Closed RussTreadon-NOAA closed 3 months ago
@DavidHuber-NOAA notes that spack-stack #981 addresses the Orion Rocky 9 update from the module perspective.
As a test, clone g-w develop
at 5af325a6 on Orion following Rocky 9 upgrade. This snapshot of g-w develop
uses GDASApp at 368c9c5. Copy GDASApp modulefiles/GDAS/hercules.intel.lua
to orion.intel.lua
. Build GDASApp. Run test_gdasapp
. 36 out of 48 test pass.
77% tests passed, 11 tests failed out of 48
Label Time Summary:
gdas-utils = 11.54 sec*proc (11 tests)
script = 11.54 sec*proc (11 tests)
Total Test time (real) = 1321.78 sec
The following tests FAILED:
1843 - test_gdasapp_soca_JGLOBAL_PREP_OCEAN_OBS (Failed)
1844 - test_gdasapp_soca_JGDAS_GLOBAL_OCEAN_ANALYSIS_PREP (Failed)
1845 - test_gdasapp_soca_JGDAS_GLOBAL_OCEAN_ANALYSIS_BMAT (Failed)
1846 - test_gdasapp_soca_JGDAS_GLOBAL_OCEAN_ANALYSIS_RUN (Failed)
1847 - test_gdasapp_soca_JGDAS_GLOBAL_OCEAN_ANALYSIS_ECEN (Failed)
1848 - test_gdasapp_soca_copy_scratch (Failed)
1849 - test_gdasapp_soca_JGDAS_GLOBAL_OCEAN_ANALYSIS_CHKPT (Failed)
1850 - test_gdasapp_soca_JGDAS_GLOBAL_OCEAN_ANALYSIS_POST (Failed)
1851 - test_gdasapp_soca_socahybridweights (Failed)
1852 - test_gdasapp_soca_incr_handler (Failed)
1853 - test_gdasapp_soca_ens_handler (Failed)
All failures except test_gdasapp_soca_copy_scratch
are due to
sbatch: error: invalid partition specified: hercules
sbatch: error: Batch job submission failed: Invalid partition name specified
test/soca/gw/CMakeLists.txt
sets variable MACHINE
via
# Identify machine
set(MACHINE "container")
IF (IS_DIRECTORY /work2)
IF (IS_DIRECTORY /apps/other)
set(MACHINE "hercules")
set(PARTITION "hercules")
ELSE()
set(MACHINE "orion")
set(PARTITION "orion")
ENDIF()
ENDIF()
IF (IS_DIRECTORY /scratch2/NCEPDEV/)
set(MACHINE "hera")
set(PARTITION "hera")
ENDIF()
IF (IS_DIRECTORY /lfs/h2/)
set(MACHINE "wcoss2")
ENDIF()
Directory /apps/other
exists on Orion following the Rocky 9 upgrade. Thus, we wind up with MACHINE
and PARTITION
set to hercules
. I do not know if there remain any directories unique to Orion and Hercules after the Rocky 9 upgrade which we can use to distinguish between the machines.

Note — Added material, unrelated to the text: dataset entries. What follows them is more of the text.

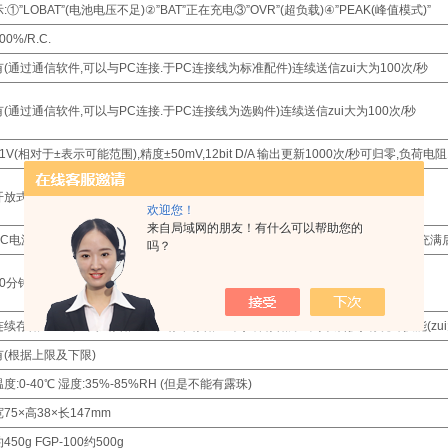
示:①”LOBAT”(电池电压不足)②”BAT”正在充电③”OVR”(超负载)④”PEAK(峰值模式)”
00%/R.C.
有(通过通信软件,可以与PC连接.于PC连接线为标准配件)连续送信zui大为100次/秒
有(通过通信软件,可以与PC连接.于PC连接线为选购件)连续送信zui大为100次/秒
±1V(相对于±表示可能范围),精度±50mV,12bit D/A 输出更新1000次/秒可归零,负荷电
开放式集电极输出(zui大DC30V/5mA)可任意切换到超载输出或者判断输出
欢迎您！
来自局域网的朋友！有什么可以帮助您的
AC电源(DC9V200mA)和内置镍氢环保电池(充电式) 充电时可测量 电池使用时间:充满后
吗？
10分钟(AC电源连接时能连接使用)
连续存储1000个/单独存储100个/标准存储50个(3种存储方式可以转换) 有统计技能(zui大
有(根据上限及下限)
温度:0-40℃ 湿度:35%-85%RH (但是不能有露珠)
宽75×高38×长147mm
450g FGP-100约500g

Test test_gdasapp_soca_copy_scratch
failed due to an expected directory
/work2/noaa/da/rtreadon/git/global-workflow/develop/sorc/gdas.cd/build/gdas/test/soca/gw/testrun/testjjobs/RUNDIRS/gdas_test/gdasocnanal_12/
not being present. This absence of this directory is likely due to failed soca tests prior to this test.
FYI @guillaumevernieres - we need to figure out how to distinguish between Orion and Hercules following the Rocky 9 upgrade.
build.sh
sets BUILD_TARGET
. Use this to set MACHINE
and PARTITION
via the following changes
build.sh
@@ -87,7 +87,7 @@ case ${BUILD_TARGET} in
;;
esac
-CMAKE_OPTS+=" -DCLONE_JCSDADATA=$CLONE_JCSDADATA"
+CMAKE_OPTS+=" -DCLONE_JCSDADATA=$CLONE_JCSDADATA -DMACHINE=$BUILD_TARGET"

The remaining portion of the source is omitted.